Just as slavery seemed evil and irrational as soon as the bigotry that victimized African Americans was dispelled, so too is the “undue burden” argument we heard again and again today seen in all its evil irrationality by those not afflicted with the bigotry of our times. There is no right to kill an innocent human being in order to relieve ourselves of a burden anymore than there is a right to enslave a human being in order to relieve ourselves of one.
All we do and fail to do tends to either help dispel the lethal bigotry of our times, or tends to sustain and uphold it.
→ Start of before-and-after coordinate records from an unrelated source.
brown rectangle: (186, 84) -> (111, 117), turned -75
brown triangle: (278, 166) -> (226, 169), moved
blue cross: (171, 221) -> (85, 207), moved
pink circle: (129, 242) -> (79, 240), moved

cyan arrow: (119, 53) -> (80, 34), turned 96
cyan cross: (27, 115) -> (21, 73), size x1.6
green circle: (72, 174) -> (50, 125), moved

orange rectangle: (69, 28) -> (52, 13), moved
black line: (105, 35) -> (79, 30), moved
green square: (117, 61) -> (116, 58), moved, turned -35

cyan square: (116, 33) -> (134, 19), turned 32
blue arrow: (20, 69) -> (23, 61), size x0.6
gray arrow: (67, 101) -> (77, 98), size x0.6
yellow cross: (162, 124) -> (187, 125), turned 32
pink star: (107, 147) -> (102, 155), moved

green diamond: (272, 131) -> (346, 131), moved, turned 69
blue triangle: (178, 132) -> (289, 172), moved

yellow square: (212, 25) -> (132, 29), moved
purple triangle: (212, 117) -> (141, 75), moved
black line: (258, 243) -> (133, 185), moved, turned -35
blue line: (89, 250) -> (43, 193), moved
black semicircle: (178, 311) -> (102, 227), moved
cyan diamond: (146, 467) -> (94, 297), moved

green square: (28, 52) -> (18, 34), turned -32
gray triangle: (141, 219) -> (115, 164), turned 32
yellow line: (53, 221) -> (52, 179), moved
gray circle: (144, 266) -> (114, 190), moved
The Abolitionists acted like African Americans were children of God with an inalienable right to liberty. Explaining ourselves is important, but we too must act like babies with an inalienable right to life are routinely being murdered.
Yes. Doing so will cost us something. But to fail to do so might have an eternal cost. Whatever we failed to do for the least of His brethren, we failed to do for Him. Every Christian should read Matthew 25:31-46 regularly.
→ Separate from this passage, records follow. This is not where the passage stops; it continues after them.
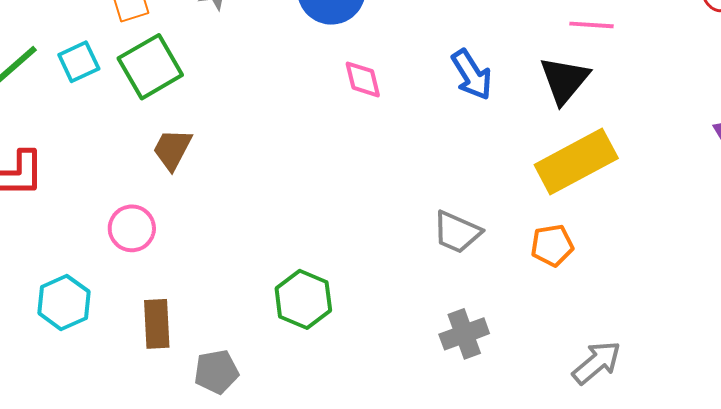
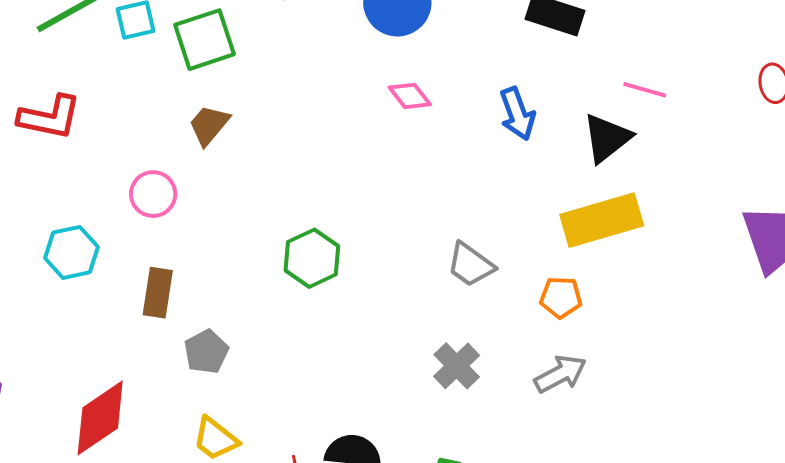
pink diamond: (363, 79) -> (410, 96), turned -36
green hexagon: (303, 299) -> (312, 258), moved
gray cross: (464, 334) -> (457, 366), turned -36
gray arrow: (597, 362) -> (560, 374), moved
gray pentagon: (216, 372) -> (206, 352), turned -30

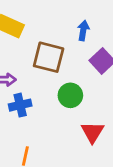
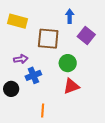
red triangle: (92, 132) -> (71, 86), moved, turned 48

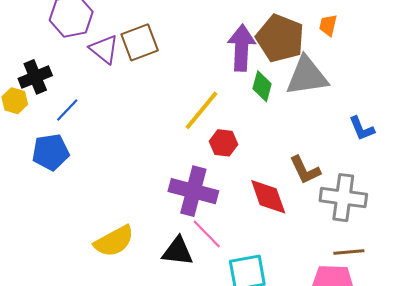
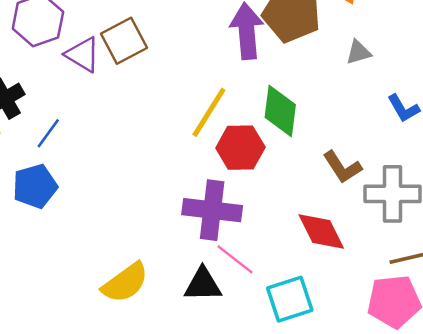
gray triangle: (307, 76) -> (358, 52), moved, size x0.5
green diamond: (262, 86) -> (280, 111), moved, size x1.4
red hexagon: (223, 143) -> (240, 148), size x1.4
red diamond: (268, 197) -> (321, 232), moved

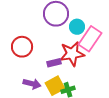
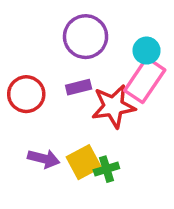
cyan circle: (77, 27) -> (147, 51), moved
purple rectangle: (54, 63) -> (79, 87), moved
Anyone ask McElroy what he thinks?
Do American bishops even begin to realize how their credibility, let alone their authority, has been reduced very close to zero on abortion when for 50 years they have refused to excommunicate pseudo-Catholic politicians like Biden, Pelosi, Durbin, Cuomo, and scores more? Prayers and platitudes do not fill this void.
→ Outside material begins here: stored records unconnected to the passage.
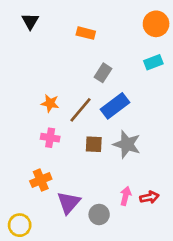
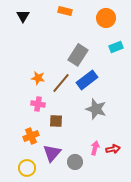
orange circle: (156, 24) -> (106, 18), moved
orange rectangle: (86, 33) -> (65, 11), moved
gray rectangle: (103, 73) -> (78, 55), size x1.5
brown square: (94, 144) -> (56, 121), moved
yellow circle: (20, 225) -> (27, 168), moved

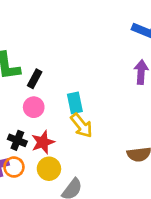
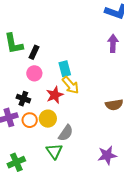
red star: (43, 142) -> (55, 95), moved
orange circle: (14, 167) -> (30, 120), moved

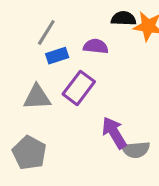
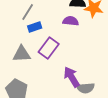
purple semicircle: (96, 46) -> (71, 21), moved

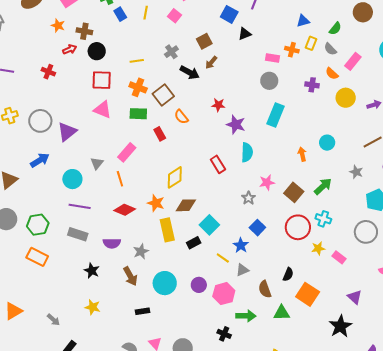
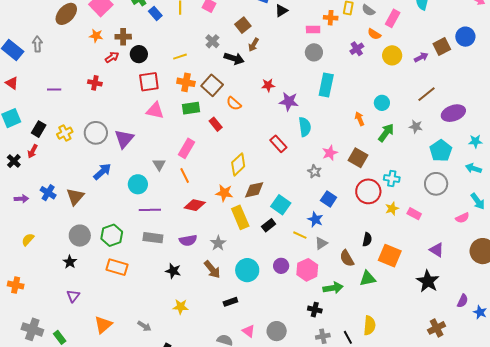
purple cross: (312, 85) -> (357, 49), turned -32
green arrow: (323, 186) -> (386, 133), moved

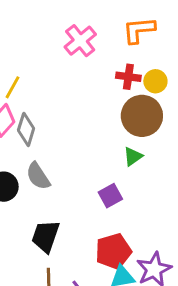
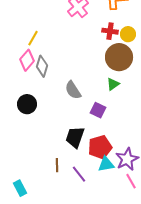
gray semicircle: (38, 176) -> (73, 90), moved
purple square: (110, 196) -> (98, 110), turned -35
black trapezoid: (46, 236) -> (75, 137), moved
The sad and disturbing reaity is that they really don’t have any sense of this rather obvious truth. Some people are so deep in the darkness, they don’t know what light looks like anymore. That’s a dangerous place to be.
1) Life begins at conception. This is primarily a MEDICAL fact.
2) At the instant of conception that which is conceived is too small to be seen by the most powerful microscope available
BUT
It begins to grow
and
If it’s growing – it’s ALIVE
Ergo, to terminate the most helpless person imaginable – no matter what Joe or Nancy or anyone else says – is –
(Fill in the blanks)
So, American bishops are hoping our man-made government in Washington will end abortion in the USA. I would feel a lot better if American women stopped having abortions because they became members of our church.
Who — and what — is lost if the Mississippi law is upheld and Roe is overturned? Let’s look at that. The entire abortion issue was forced into the courts by the ‘pro-choice’ cabal that knew it would never pass muster in enough states to give them the national ‘victory’ they wanted. “Safe, legal and rare” was never more than a verbal fig leaf for them. So thanks to them, and Harry Blackmun, we now have 63-million murdered unborns hanging around the neck of a nation, most of whose people support only a limited version of abortion or oppose it altogether. If the SCOTUS does the right thing, the question will be handed back to the states where it has always belonged, perhaps half of which will ban abortion in whole or in part. Who actually gets hurt by such a ruling? The butchers who sell aborted baby parts for money, or cell lines to researchers will take a well-deserved hit. Certain politicians who use the issue to get money and votes will feel a temporary pinch along with — horrors! — some lawyers. Women who wish to end a pregnancy may have to travel somewhat further to a Planned nonParenthood clinic. Margaret Sanger’s creation will be thankfully deprived of millions of tax dollars, though not nearly as much as it should. We can also expect to eventually see shuttle vans with the organization’s logo driving women across state lines to end unwanted pregnancies. Herr Doktor Josef Mengele would be SO proud!